Wednesday, Thursday and Sunday:
11 AM to 5:15 PM

Friday and Saturday:
11 AM to 7:15 PM

Duration: Approximately 2 hours

13 years old +

Weekdays: $23.50-$30
Weekends: $25.50-$32.50

Price including service fees, excluding taxes

An exhibition comprising a British immersive installation and four award-winning Taiwanese virtual reality works that take us through personal, empirical and historical experiences.

About the exhibition

Chaos & Memories is an exhibition in two parts. While the works hail from different geographical locations, the artworks presented feel somehow interconnected, revealing the subtle erosion of time and memory.

As we stand on the precipice of uncertainty, art can give us new perspectives and hope for new futures. It has the power to decenter our point-of-view and evoke deep-seated emotions and associations, drawing fragments of the past into our present.

Pulse of the Earth

Produced by ScanLAB, FRAMERATE: Pulse of the Earth bears witness to landscapes in flux. The work reveals alterations caused by human-centred industry and the immense forces of nature; destruction, extraction, habitation, construction, harvests, growth, and erosion.
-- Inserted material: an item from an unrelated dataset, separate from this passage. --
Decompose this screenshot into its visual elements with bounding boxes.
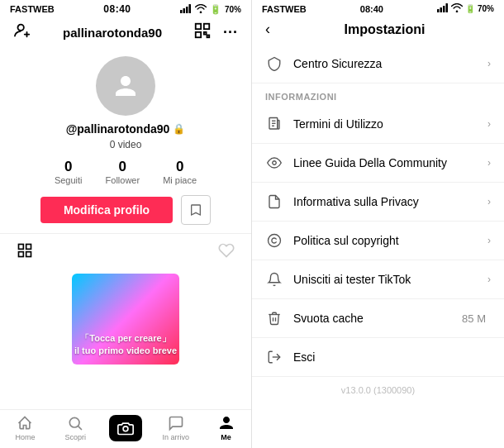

Created from thousands of daily 3D time-lapse scans of British landscapes, the work observes change on a scale impossible to see with the lens of traditional cameras.

This is not just an artwork. The data collected and presented by FRAMERATE is ground-breaking scientific research containing empirical, measurable facts.

We glimpse a future perpetually documented by the eyes of a billion autonomous vehicles and personal devices, creating high-fidelity spatial records of the earth.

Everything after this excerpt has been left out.